Something I never even thought about – Arab-Americans as a demographic group. 3,500,000 isn’t a tiny number, as these things go. Hope McCain’s lack of courage in the Ali Jawad matter costs him a few swing states, or more.
Not long ago, the John McCain campaign dropped a prominent Arab-American businessman from its Michigan state finance committee because of allegations that the man was an “agent” of Hezbollah. The charges, made by a right-wing blogger, were unsubstantiated, but fears of being associated with Arab terror caused Republican knees to jerk, and cost Ali Jawad his position. All politics, even national politics, is local, and Jawad’s abrupt dismissal may cost McCain many votes among Southeastern Michigan’s large Arab-American community. But more important, Arab-Americans across the country are looking for changes in domestic and international policy that McCain seems unwilling to pledge — and they are concentrated in swing states that he will need to win this fall. Does John McCain have a problem with Arab-American voters?
Recent polls show a tight race between either Democrat and McCain in Florida, Pennsylvania, Michigan and Ohio, all states where Arab-Americans account for an appreciable percentage of the vote. Such polls have limited utility with November so many months away, but that it will be a close election in those key states seems clear. In a tight election, the votes of a well-placed minority — Arab-American votes — can be crucial.

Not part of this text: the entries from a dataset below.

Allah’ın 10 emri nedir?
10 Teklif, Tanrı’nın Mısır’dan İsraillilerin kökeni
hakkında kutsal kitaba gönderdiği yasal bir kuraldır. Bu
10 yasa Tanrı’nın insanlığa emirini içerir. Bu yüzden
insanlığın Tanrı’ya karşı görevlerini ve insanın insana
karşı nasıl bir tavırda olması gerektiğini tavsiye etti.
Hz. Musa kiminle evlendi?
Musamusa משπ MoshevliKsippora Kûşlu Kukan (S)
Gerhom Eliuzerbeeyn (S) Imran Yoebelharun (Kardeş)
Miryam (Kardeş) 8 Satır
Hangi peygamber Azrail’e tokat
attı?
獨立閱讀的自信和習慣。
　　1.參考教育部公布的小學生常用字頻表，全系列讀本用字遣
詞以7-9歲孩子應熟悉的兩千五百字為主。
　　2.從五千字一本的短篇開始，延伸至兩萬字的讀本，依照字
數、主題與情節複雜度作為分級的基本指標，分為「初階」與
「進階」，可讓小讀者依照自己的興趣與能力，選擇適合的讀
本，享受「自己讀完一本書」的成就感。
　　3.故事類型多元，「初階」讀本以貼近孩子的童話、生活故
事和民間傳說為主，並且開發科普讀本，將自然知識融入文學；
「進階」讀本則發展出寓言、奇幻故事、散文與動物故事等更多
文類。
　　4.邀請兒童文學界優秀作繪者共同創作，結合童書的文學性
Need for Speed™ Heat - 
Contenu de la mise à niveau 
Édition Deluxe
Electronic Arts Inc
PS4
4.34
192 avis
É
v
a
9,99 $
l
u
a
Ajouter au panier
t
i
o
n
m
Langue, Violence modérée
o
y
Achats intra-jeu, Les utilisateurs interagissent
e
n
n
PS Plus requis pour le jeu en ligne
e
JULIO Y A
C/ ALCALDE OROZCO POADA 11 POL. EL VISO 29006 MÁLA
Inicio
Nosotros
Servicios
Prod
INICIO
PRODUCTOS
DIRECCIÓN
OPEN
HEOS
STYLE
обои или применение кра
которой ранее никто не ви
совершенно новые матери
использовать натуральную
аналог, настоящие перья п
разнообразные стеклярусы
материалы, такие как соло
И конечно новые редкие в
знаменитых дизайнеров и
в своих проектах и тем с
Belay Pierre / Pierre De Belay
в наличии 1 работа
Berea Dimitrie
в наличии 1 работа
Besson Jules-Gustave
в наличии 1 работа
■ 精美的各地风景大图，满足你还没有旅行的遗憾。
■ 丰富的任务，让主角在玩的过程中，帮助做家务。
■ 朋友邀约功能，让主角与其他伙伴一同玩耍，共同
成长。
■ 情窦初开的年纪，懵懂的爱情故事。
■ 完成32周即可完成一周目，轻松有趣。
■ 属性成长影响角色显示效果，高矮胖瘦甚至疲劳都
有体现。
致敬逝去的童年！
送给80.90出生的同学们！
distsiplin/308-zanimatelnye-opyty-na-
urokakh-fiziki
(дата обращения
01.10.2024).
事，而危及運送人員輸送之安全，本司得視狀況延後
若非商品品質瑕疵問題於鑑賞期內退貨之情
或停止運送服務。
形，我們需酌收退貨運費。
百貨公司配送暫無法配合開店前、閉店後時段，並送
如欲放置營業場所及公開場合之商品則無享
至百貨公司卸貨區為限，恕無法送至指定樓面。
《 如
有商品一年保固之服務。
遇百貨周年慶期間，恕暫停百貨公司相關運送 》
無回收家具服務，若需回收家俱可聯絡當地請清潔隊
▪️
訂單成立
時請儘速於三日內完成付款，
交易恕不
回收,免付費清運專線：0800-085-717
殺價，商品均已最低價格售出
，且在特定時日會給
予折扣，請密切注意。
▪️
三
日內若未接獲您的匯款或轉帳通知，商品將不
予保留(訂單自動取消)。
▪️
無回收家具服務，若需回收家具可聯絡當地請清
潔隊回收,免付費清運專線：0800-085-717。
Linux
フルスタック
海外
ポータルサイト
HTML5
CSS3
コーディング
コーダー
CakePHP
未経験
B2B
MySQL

Arab-Americans are a highly diverse group of up to 3.5 million persons, according to Arab American Institute figures. About three-quarters of them are Christian and a quarter Muslim. Eighty percent are U.S. citizens. Many are from families that have been in the U.S. for decades or even a century. They come from all over the Arab world, from Morocco to Egypt and Iraq to Yemen, but the traditional core of the community is Lebanese and Palestinian.